Trakia University – Stara Zagora is a partner in a European project aimed at combating tumor formations, ranked first with the highest score of 99.6% among a total of 82 proposals submitted for grant funding by the European Commission. The project, “Engineered erythrocytes and erythrocyte-derived extracellular vesicles for advanced photodynamic and sonodynamic therapy” (ERYSO), has a duration of four years.

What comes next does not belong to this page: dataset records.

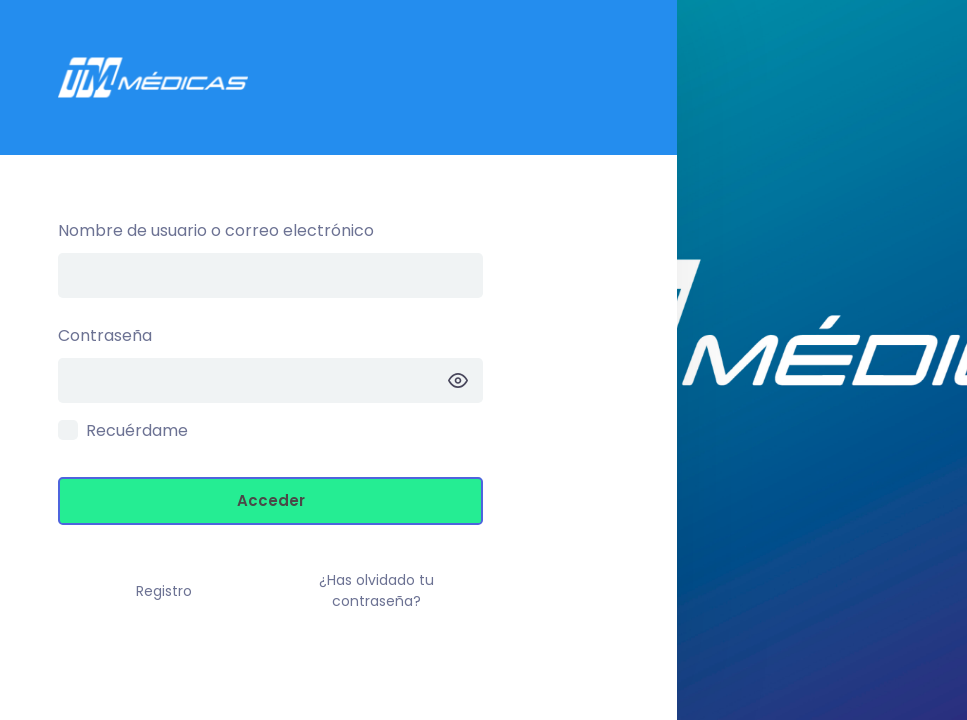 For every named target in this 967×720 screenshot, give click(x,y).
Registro (164, 591)
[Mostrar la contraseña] (458, 380)
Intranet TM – (338, 77)
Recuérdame (137, 430)
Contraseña (105, 335)
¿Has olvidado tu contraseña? (376, 590)
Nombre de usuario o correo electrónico (216, 230) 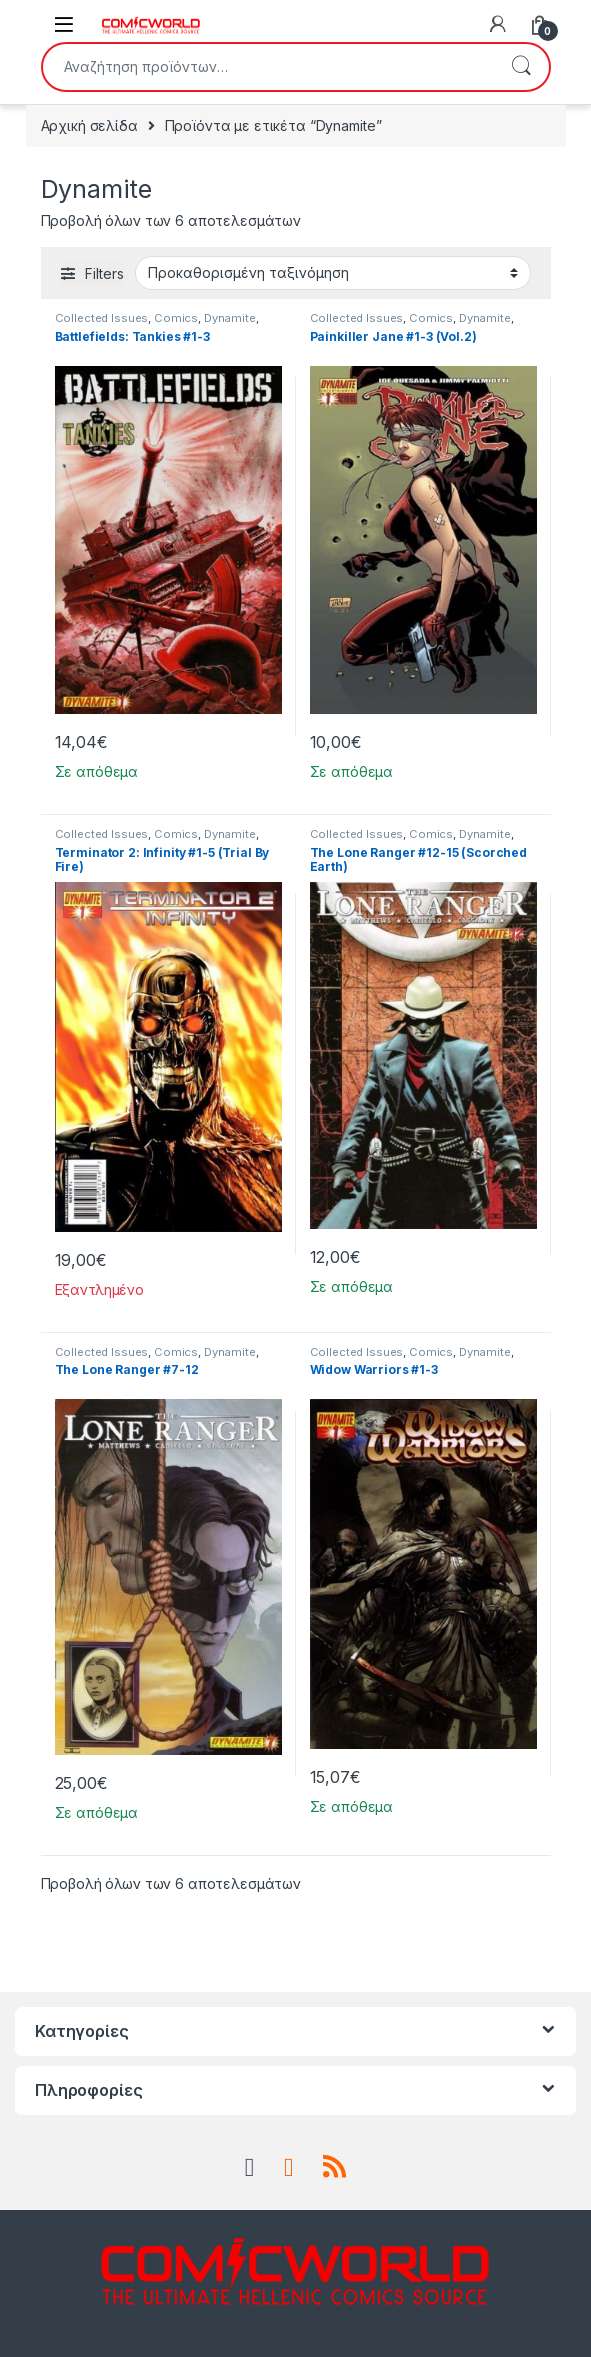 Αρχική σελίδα (89, 125)
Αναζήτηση (521, 67)
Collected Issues (102, 318)
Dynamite (230, 318)
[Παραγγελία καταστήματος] (333, 273)
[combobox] (268, 67)
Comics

The project is coordinated by the Association “Center for Cooperative Research in Biomaterials” (Spain). The consortium includes 12 partner organizations and universities from Italy, Germany, Israel, Argentina, Austria, Thailand, Indonesia, and Estonia, among them the Israel Institute of Technology – Technion, the University of Rome “Tor Vergata”, and Friedrich-Alexander University Erlangen–Nuremberg, among others.

The Bulgarian participation is represented by the team of Prof. Radostina Georgieva from the Faculty of Medicine at Trakia University – Stara Zagora. The invitation to take part in the project is based on the team’s long-standing experience in researching red blood cells (RBCs), the properties of their membranes, their capacity to be loaded with medicinal substances and magnetic nanoparticles, as well as their targeting of tumor cells through modification with antitumor antibodies and peptides.

The ERYSO project aims to develop innovative therapeutic solutions based on photodynamic (PDT), sonodynamic (SDT), and magnetothermal (MHT) therapy through the use of engineered red blood cells (RBCs) and extracellular vesicles (EVs) derived from them as multifunctional delivery platforms. Red blood cells and their derived extracellular vesicles transport hemoglobin—the body’s primary oxygen carrier—and are characterized by long circulation times, making them particularly suitable for therapeutic delivery.

By encapsulating photosensitizers and engineering these carriers to target tumor tissues, ERYSO overcomes one of the major limitations of current therapies—hypoxia in the tumor microenvironment—by delivering oxygen directly to hypoxic tumor regions and thereby enhancing therapeutic efficacy. The combination of photodynamic (PDT) and sonodynamic (SDT) therapies with magnetothermal (MHT) therapy further amplifies the therapeutic effect, providing a synergistic, multimodal approach to tumor eradication.

The combined therapeutic effect is achieved by encapsulating magnetic nanoparticles for magnetothermal therapy (MHT) or titanium dioxide nanoparticles for sonodynamic therapy within red blood cells (RBCs) or their derivatives—extracellular vesicles (EVs).

Tumor targeting will be achieved by functionalizing the outermost surface layer of red blood cells (the so-called glycocalyx) with targeting peptides or by incorporating functionalized lipids into the membranes of extracellular vesicles (EVs). Enhanced accumulation of RBCs and EVs in tumor tissue will be facilitated through the use of focused ultrasound (FUS) technology, which temporarily increases the permeability of the blood–tumor barrier.